Dans sa décision, le Cinquième Circuit a déclaré que le message de Bailey n’incitait pas à « une action anarchique imminente ». Ce langage vient de l’affaire Brandenburg c. Ohio de la Cour suprême des États-Unis de 1969, qui impliquait également le Ku Klux Klan.
Mais toutes les affaires judiciaires arguant que les plaisanteries relèvent de la liberté d’expression n’aboutissent pas aux mêmes conclusions.
En 2016, Anthony Novak, un résident de l’Ohio, a créé une page Facebook portant le nom de son service de police local et a commencé à publier des messages satiriques, notamment une affirmation concernant une offre d’emploi disponible qui excluait les candidats issus de minorités. La police a arrêté Novak, l’a emprisonné pendant quatre jours et a fouillé son appartement.
Novak a intenté une action en justice, arguant que ses droits aux premier et quatrième amendements avaient été violés. Mais un tribunal inférieur a accordé aux policiers impliqués dans l’épreuve de Novak une immunité qualifiée, qui protège les représentants du gouvernement – y compris la police – contre les poursuites alléguant des violations de droits, à moins que ces droits ne soient « clairement établis » par la loi.
L’immunité qualifiée revient fréquemment dans les affaires du Premier Amendement, y compris celles qui n’impliquent pas la satire ou la police.
Novak a fait appel et l’affaire a été portée devant la Cour suprême des États-Unis. En février 2023, les juges ont rejeté son appel.
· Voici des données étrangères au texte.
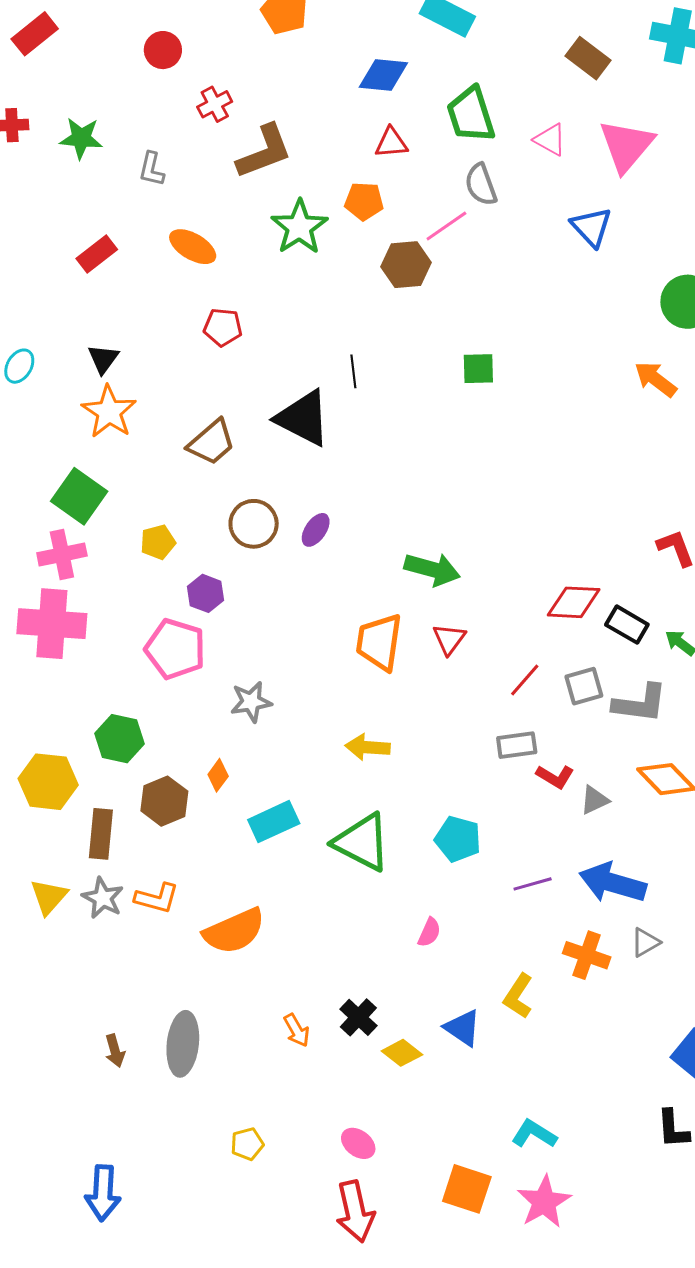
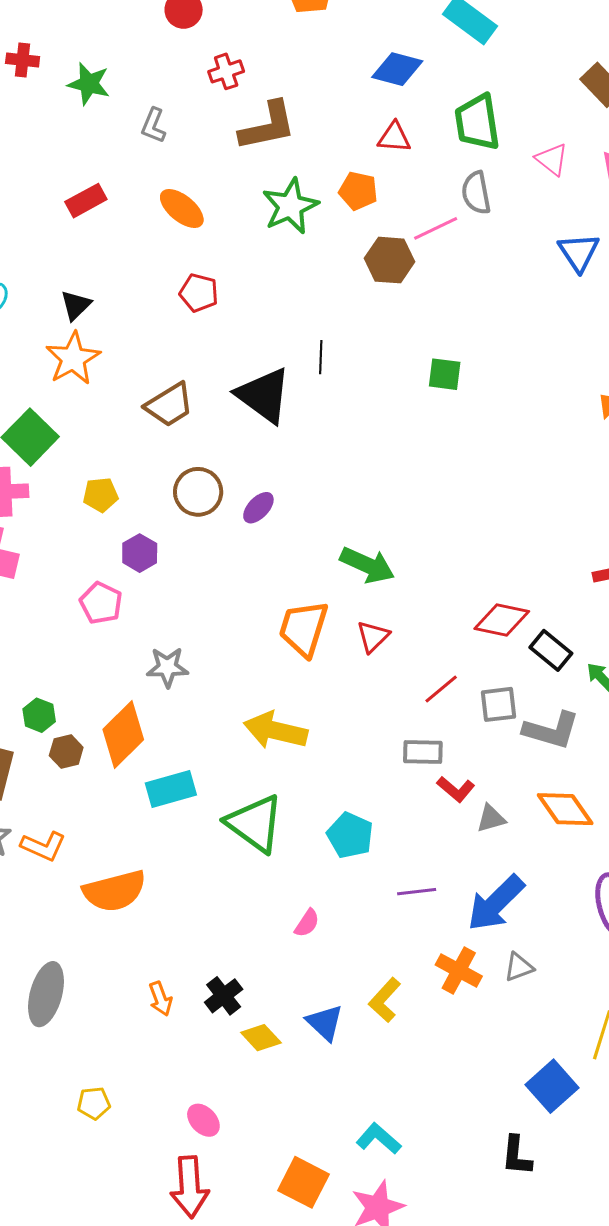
pink pentagon: (175, 649) -> (101, 603), size x0.7
green hexagon: (120, 739) -> (39, 715), moved, size x0.7
yellow arrow: (368, 747) -> (275, 730), size x1.4
orange diamond: (218, 775) -> (123, 735), size x2.0
brown hexagon: (164, 801) -> (66, 752), size x0.7
blue arrow: (613, 883) -> (496, 903), turned -70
Mais le cas de Novak avait certains partisans, notamment le journal satirique The Onion, qui a soumis un mémoire d’amicus à la Cour suprême.
« Les Américains peuvent-ils être mis en prison s’ils se moquent du gouvernement ? Ce fut une surprise pour America’s Finest News Source et une expérience d’apprentissage inconfortable pour son équipe éditoriale », a écrit le rédacteur en chef de la publication, Mike Gillis.
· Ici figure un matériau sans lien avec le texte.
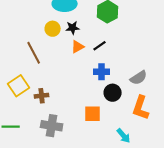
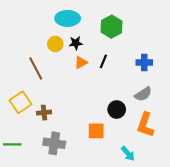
black line: (100, 46) -> (103, 61), turned -32
blue cross: (102, 72) -> (144, 62), moved

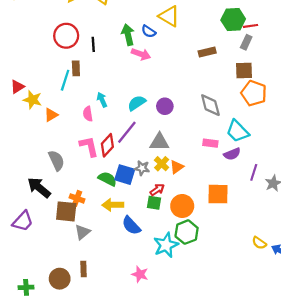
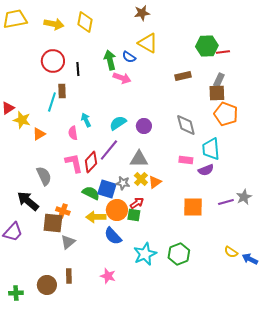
gray rectangle: (246, 42) -> (219, 80), moved
cyan trapezoid: (238, 131) -> (211, 149), turned 40
purple line: (254, 172) -> (226, 202), moved, turned 56
orange circle: (182, 206) -> (117, 210), moved
green hexagon: (187, 232) -> (179, 254), moved
pink star: (140, 274) -> (108, 276), moved

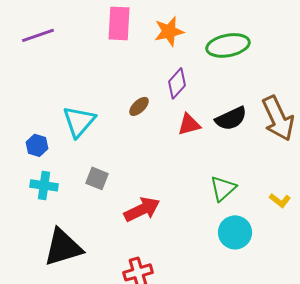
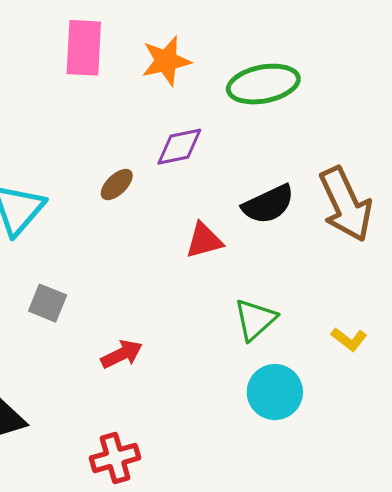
purple diamond: (177, 83) -> (179, 147), turned 36
red triangle: (189, 124) -> (204, 240), moved
red arrow: (142, 209) -> (122, 354), size x0.7

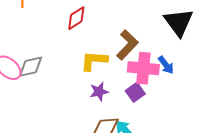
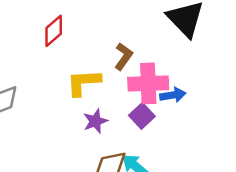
brown L-shape: (127, 45) -> (124, 56), size x0.7
blue arrow: (166, 65) -> (173, 95), moved, turned -54

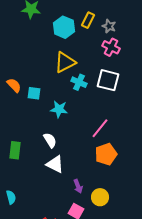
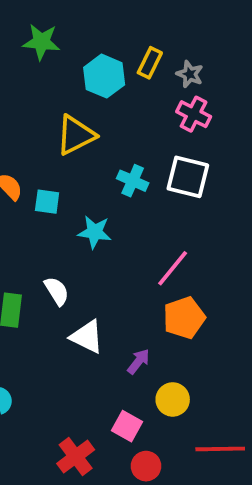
yellow triangle: (65, 62) -> (76, 135), moved
white semicircle: (50, 140) -> (57, 291), moved
purple arrow: (78, 186) -> (138, 361), moved, turned -120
Il a ensuite expliqué en quoi l’interprétation de la parodie donnée par le tribunal inférieur pouvait être préjudiciable.
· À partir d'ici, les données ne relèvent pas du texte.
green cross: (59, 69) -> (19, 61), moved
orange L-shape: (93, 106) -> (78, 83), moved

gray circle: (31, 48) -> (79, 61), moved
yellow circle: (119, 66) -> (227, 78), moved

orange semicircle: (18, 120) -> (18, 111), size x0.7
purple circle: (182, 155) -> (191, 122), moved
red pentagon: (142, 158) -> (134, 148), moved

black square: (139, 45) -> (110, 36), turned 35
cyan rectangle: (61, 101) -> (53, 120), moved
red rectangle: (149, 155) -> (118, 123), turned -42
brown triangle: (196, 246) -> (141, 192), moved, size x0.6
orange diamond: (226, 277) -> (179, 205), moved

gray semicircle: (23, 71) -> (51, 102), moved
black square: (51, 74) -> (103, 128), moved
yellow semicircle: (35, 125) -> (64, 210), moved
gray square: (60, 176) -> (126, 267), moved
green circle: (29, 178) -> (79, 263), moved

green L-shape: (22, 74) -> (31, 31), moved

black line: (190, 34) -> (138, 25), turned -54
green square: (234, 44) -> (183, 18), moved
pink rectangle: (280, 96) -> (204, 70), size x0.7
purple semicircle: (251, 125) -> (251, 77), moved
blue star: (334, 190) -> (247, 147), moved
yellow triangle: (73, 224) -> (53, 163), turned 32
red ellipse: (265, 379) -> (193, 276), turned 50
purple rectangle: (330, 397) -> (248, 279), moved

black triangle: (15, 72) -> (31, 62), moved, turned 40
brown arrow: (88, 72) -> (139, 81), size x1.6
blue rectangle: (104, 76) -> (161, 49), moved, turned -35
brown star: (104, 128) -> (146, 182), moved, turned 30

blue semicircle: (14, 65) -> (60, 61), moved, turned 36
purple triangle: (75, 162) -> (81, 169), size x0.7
«La décision du tribunal suggère que les parodistes ne sont innocentés que s’ils font éclater le ballon à l’avance en avertissant leur public que leur parodie n’est pas vraie. Mais certaines formes de comédie ne fonctionnent que si le comédien est capable de raconter la blague avec un visage impassible », peut-on lire dans le mémoire. « La parodie en est l’exemple par excellence. Les parodistes habitent intentionnellement la forme rhétorique de leur cible afin de l’exagérer ou de l’imploser – et, ce faisant, démontrer l’illogique ou l’absurdité de la cible.